--- EXERCISE INSTRUCTIONS ---
Your response should contain each line of the data that includes "LGTB".

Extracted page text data
______

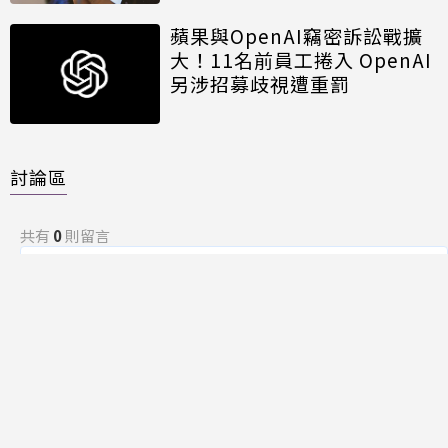
蘋果與OpenAI竊密訴訟戰擴
大！11名前員工捲入 OpenAI
另涉招募歧視遭重罰
討論區
共有
0
則留言
規範
回覆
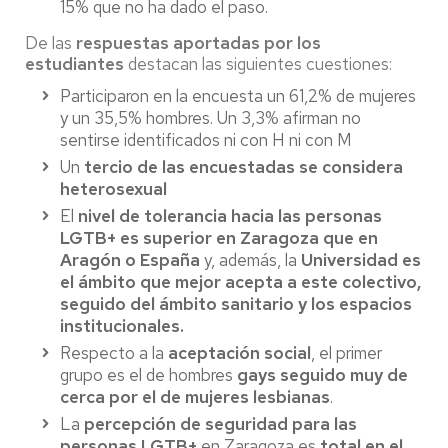
15% que no ha dado el paso.
De las
respuestas aportadas por los
estudiantes
destacan las siguientes cuestiones:
Participaron en la encuesta un 61,2% de mujeres
y un 35,5% hombres. Un 3,3% afirman no
sentirse identificados ni con H ni con M
Un
tercio de las encuestadas se considera
heterosexual
El
nivel de tolerancia hacia las personas
LGTB+ es superior en Zaragoza que en
Aragón o España
y, además, la
Universidad es
el ámbito que mejor acepta a este colectivo,
seguido del ámbito sanitario y los espacios
institucionales.
Respecto a la
aceptación social
, el primer
grupo es el de hombres
gays seguido muy de
cerca por el de mujeres lesbianas
.
La
percepción de seguridad para las
personas LGTB+
en Zaragoza es
total en el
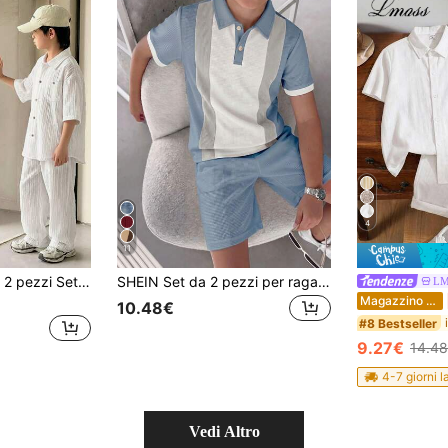
4
11
SHEIN Little Byeori 2 pezzi Set di camicia a maniche corte con colletto polo e pantaloni casual e comodi a righe per bambini/ragazzi pre-adolescenti
SHEIN Set da 2 pezzi per ragazzi pre-adolescenti, polo a maniche corte con blocchi di colore e patchwork, pantaloncini con vita elastica, adatto per autunno, primavera, estate, gioco all'aperto, scuola, streetwear, feste e tempo libero a casa
LM
Magazzino EU
10.48€
#8 Bestseller
9.27€
14.4
4-7 giorni l
Vedi Altro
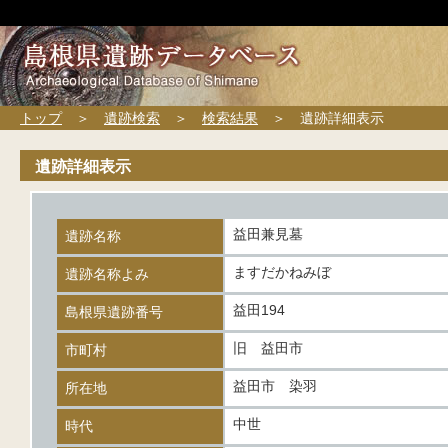
トップ
＞
遺跡検索
＞
検索結果
＞ 遺跡詳細表示
遺跡詳細表示
益田兼見墓
遺跡名称
ますだかねみぼ
遺跡名称よみ
益田194
島根県遺跡番号
旧 益田市
市町村
益田市 染羽
所在地
中世
時代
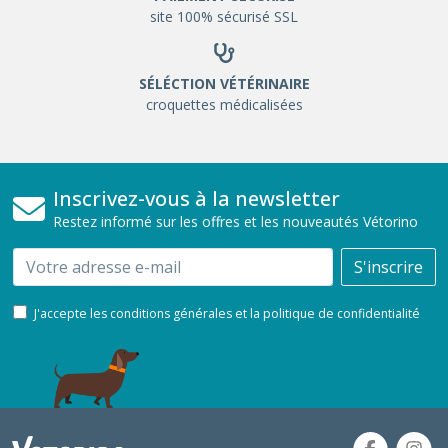
site 100% sécurisé SSL
SÉLÉCTION VÉTÉRINAIRE
croquettes médicalisées
Inscrivez-vous à la newsletter
Restez informé sur les offres et les nouveautés Vétorino
Email
S'inscrire
J'accepte les conditions générales et la politique de confidentialité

______

--- TASK RESPONSE ---
LGTB+ es superior en Zaragoza que en
personas LGTB+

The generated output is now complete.